Problem to solve:
Using the data below, transcribe exactly everything from the line that contains "Share this post" down to the line that contains "ding using physical". Include both of those lines and none of the pictures.

Provided data:
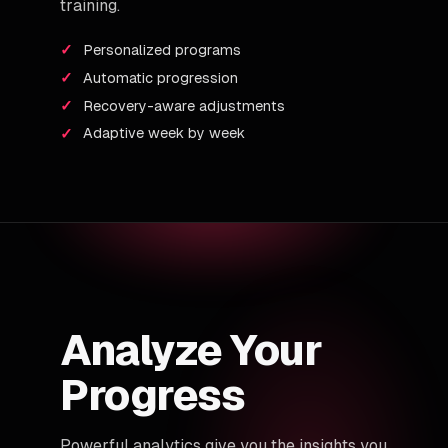
training.
Personalized programs
Automatic progression
Recovery-aware adjustments
Adaptive week by week
Analyze Your
Progress
Powerful analytics give you the insights you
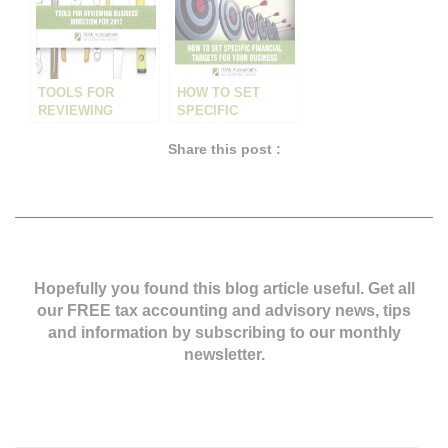
TOOLS FOR
HOW TO SET
REVIEWING
SPECIFIC
BUSINESS
FINANCIAL
DIRECTION FOR
TARGETS
Share this post :
2017
Hopefully you found this blog article useful. Get all
our FREE tax accounting and advisory news,
tips
and information by subscribing to our monthly
newsletter.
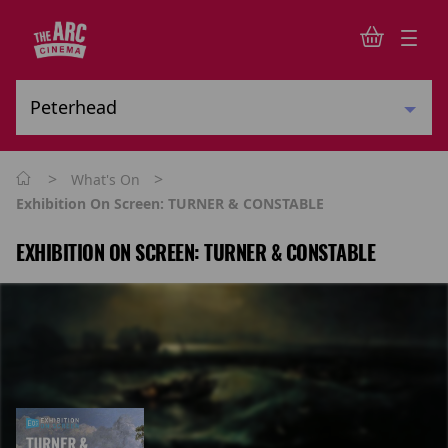
>
>
What's On
Exhibition On Screen: TURNER & CONSTABLE
EXHIBITION ON SCREEN: TURNER & CONSTABLE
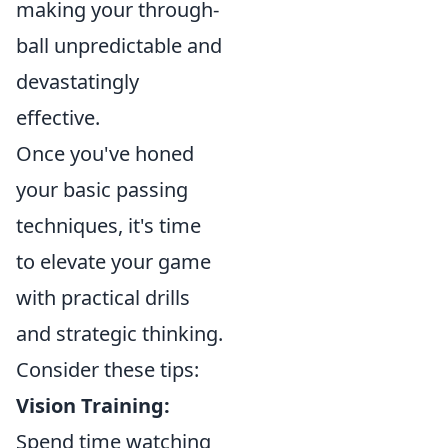
making your through-
ball unpredictable and
devastatingly
effective.
Once you've honed
your basic passing
techniques, it's time
to elevate your game
with practical drills
and strategic thinking.
Consider these tips:
Vision Training:
Spend time watching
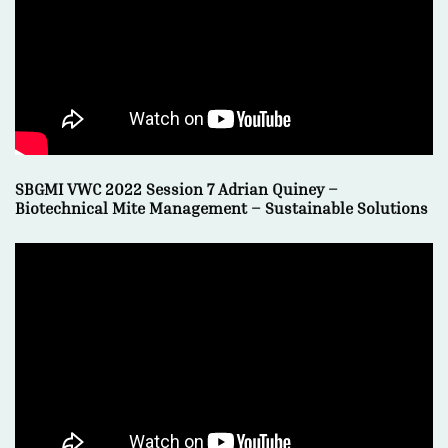
SBGMI VWC 2022 Session 7 Adrian Quiney –
Biotechnical Mite Management – Sustainable Solutions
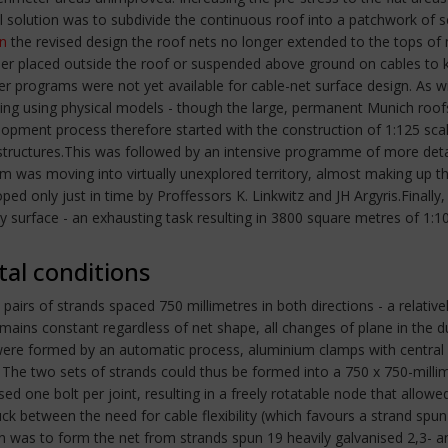
cal solution was to subdivide the continuous roof into a patchwork of
In
the revised design the roof nets no longer extended to the tops o
ither placed outside the roof or suspended above ground on cables to
r programs were not yet available for cable-net surface design. As 
ding using physical models - though the large, permanent Munich roof
pment process therefore started with the construction of 1:125 scal
ed structures.This was followed by an intensive programme of more det
m was moving into virtually unexplored territory, almost making up the
d only just in time by Proffessors K. Linkwitz and JH Argyris.Final
y surface - an exhausting task resulting in 3800 square metres of 1:
tal conditions
 pairs of strands spaced 750 millimetres in both directions - a relati
mains constant regardless of net shape, all changes of plane in the
s were formed by an automatic process, aluminium clamps with central 
ss. The two sets of strands could thus be formed into a 750 x 750-mi
 one bolt per joint, resulting in a freely rotatable node that allowe
uck between the need for cable flexibility (which favours a strand spu
 was to form the net from strands spun 19 heavily galvanised 2,3- and 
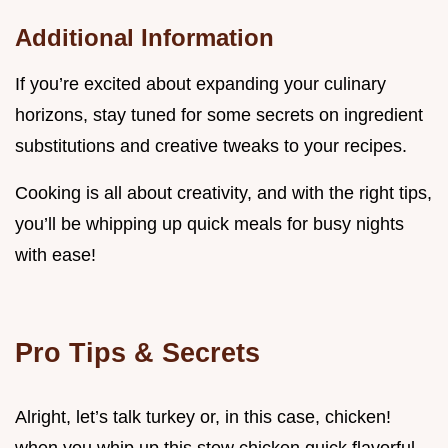
Additional Information
If you’re excited about expanding your culinary
horizons, stay tuned for some secrets on ingredient
substitutions and creative tweaks to your recipes.
Cooking is all about creativity, and with the right tips,
you’ll be whipping up quick meals for busy nights
with ease!
Pro Tips & Secrets
Alright, let’s talk turkey or, in this case, chicken!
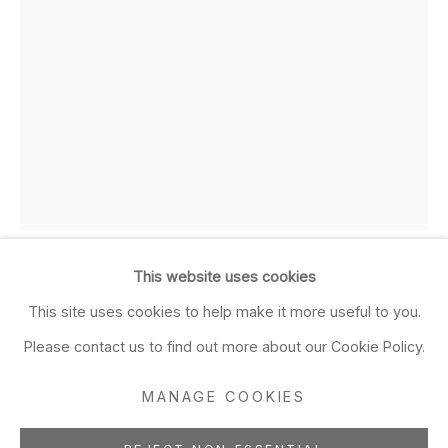
Closed Sun & Mon
CONTACT
(415) 495-5454
GENERAL INQUIRIES
SALES INQUIRIES
We do not accept artist
submissions.
This website uses cookies
LILIANA PORTER
FOLLOW
ARGENTINIAN ,
This site uses cookies to help make it more useful to you.
B. 1941
Please contact us to find out more about our Cookie Policy.
Nail
,
2008
MANAGE COOKIES
Manage cookies
figurine on wooden cube and nail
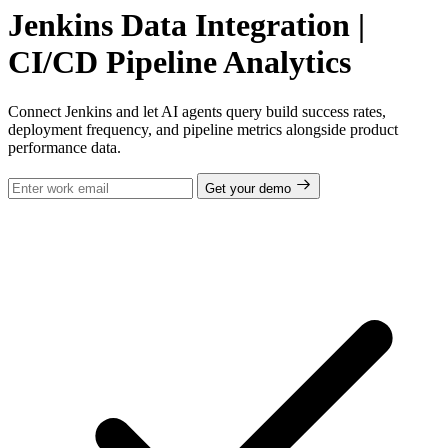
Jenkins Data Integration |
CI/CD Pipeline Analytics
Connect Jenkins and let AI agents query build success rates,
deployment frequency, and pipeline metrics alongside product
performance data.
Get your demo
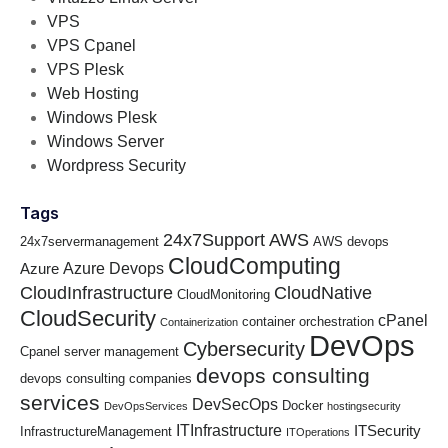
VPS
VPS Cpanel
VPS Plesk
Web Hosting
Windows Plesk
Windows Server
Wordpress Security
Tags
24x7Support
AWS
24x7servermanagement
AWS devops
CloudComputing
Azure Devops
Azure
CloudInfrastructure
CloudNative
CloudMonitoring
CloudSecurity
cPanel
container orchestration
Containerization
DevOps
Cybersecurity
Cpanel server management
devops consulting
devops consulting companies
services
DevSecOps
Docker
DevOpsServices
hostingsecurity
ITInfrastructure
ITSecurity
InfrastructureManagement
ITOperations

Expected answer:
Share this post :
2017
Hopefully you found this blog article useful. Get all
our FREE tax accounting and advisory news,
tips
and information by subscribing to our monthly
newsletter.
>
>
What's On
Exhibition On Screen: TURNER & CONSTABLE
EXHIBITION ON SCREEN: TURNER & CONSTABLE
making your through-
ball unpredictable and
devastatingly
effective.
Once you've honed
your basic passing
techniques, it's time
to elevate your game
with practical drills
and strategic thinking.
Consider these tips:
Vision Training:
Spend time watching
SBGMI VWC 2022 Session 7 Adrian Quiney –
Biotechnical Mite Management – Sustainable Solutions
cal solution was to subdivide the continuous roof into a patchwork of
In
the revised design the roof nets no longer extended to the tops o
ither placed outside the roof or suspended above ground on cables to
r programs were not yet available for cable-net surface design. As 
ding using physical models - though the large, permanent Munich roof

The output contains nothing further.